SPSS when making calculations essentially loops through every variable sequentially. So although calculations in syntax are always vectorized (the exception being explicit loops in MATRIX commands), that is
compute y = x - 5. works over the entire x vector without specifying it, it really is just doing a loop through all of the records in the data set and calculating the value of y in one row at a time.
We can use this to our advantage though in a variety of data management tasks in conjunction with using lagged values in the data matrix. Let’s consider making a counter variable within a set of ID’s. Consider the example dataset below;
data list free /id value. begin data 1 10 1 11 1 14 1 13 2 12 2 90 2 16 2 14 3 12 3 8 3 17 3 22 end data. dataset name seq.
To make a counter for the entire dataset, it would be as simple as using the system variable
$casenum, but what about a counter variable within each unique id value? Well we can use SPSS’s sequential case processing and
LAG to do that for us. For example (note that this assumes the variables are already sorted so the id’s are in sequential order in the dataset);
DO IF id <> LAG(id) or MISSING(LAG(id)) = 1. COMPUTE counter_id = 1. ELSE IF id = LAG(id). COMPUTE counter_id = lag(counter_id) + 1. END IF.
The first if statement evalutes if the previous id value is the same, and if it is different (or missing, which is for the first row in the dataset) starts the counter at 1. If the lagged id value is the same, it increases the counter by 1. It should be clear how this can be used to identify duplicate values as well. Although the
MATCH FILES command can frequently be more economical, it is pretty easy using sort. For instance, lets say in the previous example I wanted to only have one id per row in the dataset (e.g. eliminate duplicate id’s), but I wanted to only keep the highest value within id. This can be done just by sorting the dataset in a particular way (so the id with the highest value is always at the top of the list of sequential id’s).
SORT CASES BY id (A) value (D). COMPUTE dup = 0. IF id = lag(id) dup = 1. SELECT IF dup = 0.
The equivalent expression using match files would be (note the reversal of
dup in the two expressions, in match files I want to select the 1 value).
SORT CASES BY id (A) value (D). MATCH FILES file = * /first = dup /by id. SELECT IF dup = 1.
The match files approach scales better to more variables. If I had two variables I would need to write
IF id1 = lag(id1) and id2 = lag(id2) dup = 1. with the lag approach, but only need to write
/by id1 id2. for the match files approach. Again this particular example can be trivially done with another command (
AGGREGATE in this instance), but the main difference is the two approaches above keep all of the variables in the current data set, and this needs to be explicitly written on the
DATASET ACTIVATE seq. DATASET DECLARE agg_seq. AGGREGATE /OUTFILE='agg_seq' /BREAK=id /value=MAX(value). dataset close seq. dataset activate agg_seq.
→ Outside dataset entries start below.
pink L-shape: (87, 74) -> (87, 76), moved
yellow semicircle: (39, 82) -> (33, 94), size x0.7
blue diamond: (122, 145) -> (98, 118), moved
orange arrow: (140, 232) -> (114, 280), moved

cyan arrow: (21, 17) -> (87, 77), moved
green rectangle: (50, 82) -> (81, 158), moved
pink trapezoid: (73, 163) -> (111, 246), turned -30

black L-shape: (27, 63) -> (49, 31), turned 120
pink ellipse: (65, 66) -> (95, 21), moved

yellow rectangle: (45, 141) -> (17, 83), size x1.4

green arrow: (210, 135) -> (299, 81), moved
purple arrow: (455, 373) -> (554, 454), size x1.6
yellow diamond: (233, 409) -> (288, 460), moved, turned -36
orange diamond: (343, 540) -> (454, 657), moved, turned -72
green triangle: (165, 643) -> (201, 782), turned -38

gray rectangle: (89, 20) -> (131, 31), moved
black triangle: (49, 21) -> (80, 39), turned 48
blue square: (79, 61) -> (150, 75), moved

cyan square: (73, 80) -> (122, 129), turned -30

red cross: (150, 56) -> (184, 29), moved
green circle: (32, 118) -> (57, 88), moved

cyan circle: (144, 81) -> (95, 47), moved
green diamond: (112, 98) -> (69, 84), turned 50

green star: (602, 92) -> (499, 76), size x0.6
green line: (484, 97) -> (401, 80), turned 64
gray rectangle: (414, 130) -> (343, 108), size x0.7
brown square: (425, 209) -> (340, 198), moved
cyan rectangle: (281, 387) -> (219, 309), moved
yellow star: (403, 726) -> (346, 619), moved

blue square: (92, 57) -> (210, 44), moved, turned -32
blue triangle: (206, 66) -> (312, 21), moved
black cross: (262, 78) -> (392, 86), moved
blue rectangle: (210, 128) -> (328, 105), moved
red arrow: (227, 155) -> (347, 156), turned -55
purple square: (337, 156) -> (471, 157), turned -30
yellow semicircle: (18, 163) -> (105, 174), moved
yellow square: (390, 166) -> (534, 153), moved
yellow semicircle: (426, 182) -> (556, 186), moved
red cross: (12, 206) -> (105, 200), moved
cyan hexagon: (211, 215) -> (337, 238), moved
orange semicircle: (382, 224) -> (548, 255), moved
One may think that the sequential case processing is not that helpful, as I’ve shown some alternative ways to do the same thing. But consider a case where you want to propogate down values, this can’t be done directly via match files or aggregate. For instance, I’ve done some text munging of tables exported from PDF files that look approximately like this when reading into an SPSS data file (where I use periods to symbolize missing data);
data list free /table_ID (F1.0) row_name col1 col2 (3A5). begin data 1 . Col1 Col2 . Row1 4 6 . Row2 8 20 2 . Col1 Col2 . Row1 5 10 . Row2 15 20 end data. dataset name tables.
Any more useful representation of the data would need to associate particular rows with which table it came from. Here is sequential case processing to the rescue;
if MISSING(table_ID) = 1 table_ID = lag(table_ID).
Very simple fix, but perhaps not intuitive without munging around in SPSS for awhile. For another simple application of this see this NABBLE discussion where I give an example of propogating down and concatenating multiple string values). Another (more elaborate) example of this can be seen when merging and sorting a database of ranges to a number within the range.
This is what I would consider an advanced data management tool, and one that I use on a regular basis.